Dead for Eleven Seconds

I died on September 19, a complication of aortic valve replacement surgery. (Please read my previous blog, “The Clock is Ticking,” for context.)

I was only out for eleven seconds, thanks to a cardiac arrest that happened the day after surgery when the medical team sat me up in a chair. Fortunately, the nurse with me saw what was happening and reacted quickly, calling a code blue. The team resuscitated me using the injection process popularized in “Pulp Fiction.”
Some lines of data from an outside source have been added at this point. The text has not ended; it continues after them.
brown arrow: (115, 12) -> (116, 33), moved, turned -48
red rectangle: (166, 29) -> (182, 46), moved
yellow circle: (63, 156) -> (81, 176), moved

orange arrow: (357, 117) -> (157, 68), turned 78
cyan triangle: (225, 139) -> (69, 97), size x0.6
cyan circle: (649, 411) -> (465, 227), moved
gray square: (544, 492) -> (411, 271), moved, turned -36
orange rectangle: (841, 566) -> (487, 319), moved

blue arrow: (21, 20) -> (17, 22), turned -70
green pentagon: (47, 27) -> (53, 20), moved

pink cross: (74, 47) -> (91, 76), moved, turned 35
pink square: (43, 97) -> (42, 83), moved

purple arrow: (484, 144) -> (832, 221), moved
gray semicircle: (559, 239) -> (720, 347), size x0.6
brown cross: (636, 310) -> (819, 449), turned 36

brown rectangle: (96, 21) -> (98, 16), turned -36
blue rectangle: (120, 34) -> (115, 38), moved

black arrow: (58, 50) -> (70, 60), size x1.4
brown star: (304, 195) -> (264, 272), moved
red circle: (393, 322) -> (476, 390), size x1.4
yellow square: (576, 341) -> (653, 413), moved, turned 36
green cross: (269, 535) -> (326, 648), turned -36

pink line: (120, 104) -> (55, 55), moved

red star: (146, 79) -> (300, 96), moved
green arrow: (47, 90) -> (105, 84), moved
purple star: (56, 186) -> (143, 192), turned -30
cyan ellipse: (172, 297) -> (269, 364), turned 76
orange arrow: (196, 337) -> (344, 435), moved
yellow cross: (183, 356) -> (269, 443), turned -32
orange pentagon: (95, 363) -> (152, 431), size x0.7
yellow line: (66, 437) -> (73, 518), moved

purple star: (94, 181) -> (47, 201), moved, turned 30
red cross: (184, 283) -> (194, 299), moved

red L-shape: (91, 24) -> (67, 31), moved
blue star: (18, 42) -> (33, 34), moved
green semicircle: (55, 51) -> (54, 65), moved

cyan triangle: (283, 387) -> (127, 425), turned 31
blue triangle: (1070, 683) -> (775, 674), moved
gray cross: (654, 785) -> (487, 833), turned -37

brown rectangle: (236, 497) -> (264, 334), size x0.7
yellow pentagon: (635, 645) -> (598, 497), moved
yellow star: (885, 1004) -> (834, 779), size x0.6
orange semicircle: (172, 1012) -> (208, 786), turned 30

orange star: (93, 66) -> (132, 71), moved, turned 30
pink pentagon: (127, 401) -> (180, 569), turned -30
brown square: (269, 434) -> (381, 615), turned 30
During my eleven-second sabbatical, I didn’t witness a white light, angels, God, the devil, or anything else with a religious or spiritual connotation. Instead, it was just enough time to play — and win — one hand of Texas Hold’em poker against my good buddy, Frank, who died from a massive heart attack on Superbowl Sunday, 2016. My most sincere thanks to the medical pros at San Martin hospital here in Las Vegas for pulling me back from the abyss. If this doesn’t qualify me for a lifetime man card, I don’t want to know what will.

My surgeon had told me that, if all went well, I’d be in cardiac intensive care for three to five days. Unfortunately, my body kept throwing me curves. Because of my side effects, I spent more than a week in cardiac ICU, with a total of nineteen days hospitalized before they felt comfortable sending me home. After intensive care, they transferred me to a private room, where one of my earliest memories is of my wife, Tammy, greeting me with a lox, bagel, and cream cheese sandwich. I’m grateful for my family — wife, daughters, grandkids, not to mention friends and work colleagues — for the love, prayers, good vibes, crossed fingers, and overall support. I love you guys. Thanks to you all for making sure I was well taken care of and not feeling lonely or neglected. I don’t know what people with no family or friends do in these situations.

Keep in mind that, at this point, I really didn’t understand what I’d been through. When the hospital physical therapists helped me navigate down the hall with the aid of a walker, various other personnel would greet me with a big smile and some variation of “There’s the miracle man!” I would grin back and say “Hey,” but just figured they were messing with me, the way younger people sometimes do with older folks. Later, when I learned the details of my ordeal, I began to comprehend why they were truly happy to see me up and about. Many seemed to admire my resilience.

At home, which is the best healing place, I’ve been working with a seemingly endless supply of doctors, nurses, physical therapists, psychologists, and more to help me regain my strength, balance, and endurance. Nearly three months later, I’m doing much better, making physical, mental, and emotional progress each day. Bottom line: My recovery is a little slow for my taste — for example, my appetite hasn’t fully returned — but the doctors seem pleased. My cardiologist characterized my recovery as “extraordinary,” which is good enough for me.

I’ve never been a particularly emotional man, but I’m finding myself getting choked up over the most random things — a song, a scrap of conversation, a Hallmark commercial. I guess that means I’m happy to still be around. Let’s hope I can make it to the end of the twenty-year warranty on my new pig valve.